WORK REQUIRED:
Since only the text is wanted, print every entry below exactly and omit the images.

SOURCE INFORMATION:
++++++++++
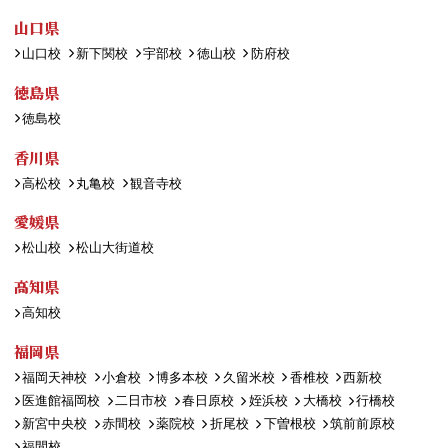
山口県
山口校
新下関校
宇部校
徳山校
防府校
徳島県
徳島校
香川県
高松校
丸亀校
観音寺校
愛媛県
松山校
松山大街道校
高知県
高知校
福岡県
福岡天神校
小倉校
博多本校
久留米校
香椎校
西新校
医進館福岡校
二日市校
春日原校
姪浜校
大橋校
行橋校
新宮中央校
赤間校
薬院校
折尾校
下曽根校
筑前前原校
福間校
++++++++++
ANSWER:
山口県
山口校
新下関校
宇部校
徳山校
防府校
徳島県
徳島校
香川県
高松校
丸亀校
観音寺校
愛媛県
松山校
松山大街道校
高知県
高知校
福岡県
福岡天神校
小倉校
博多本校
久留米校
香椎校
西新校
医進館福岡校
二日市校
春日原校
姪浜校
大橋校
行橋校
新宮中央校
赤間校
薬院校
折尾校
下曽根校
筑前前原校
福間校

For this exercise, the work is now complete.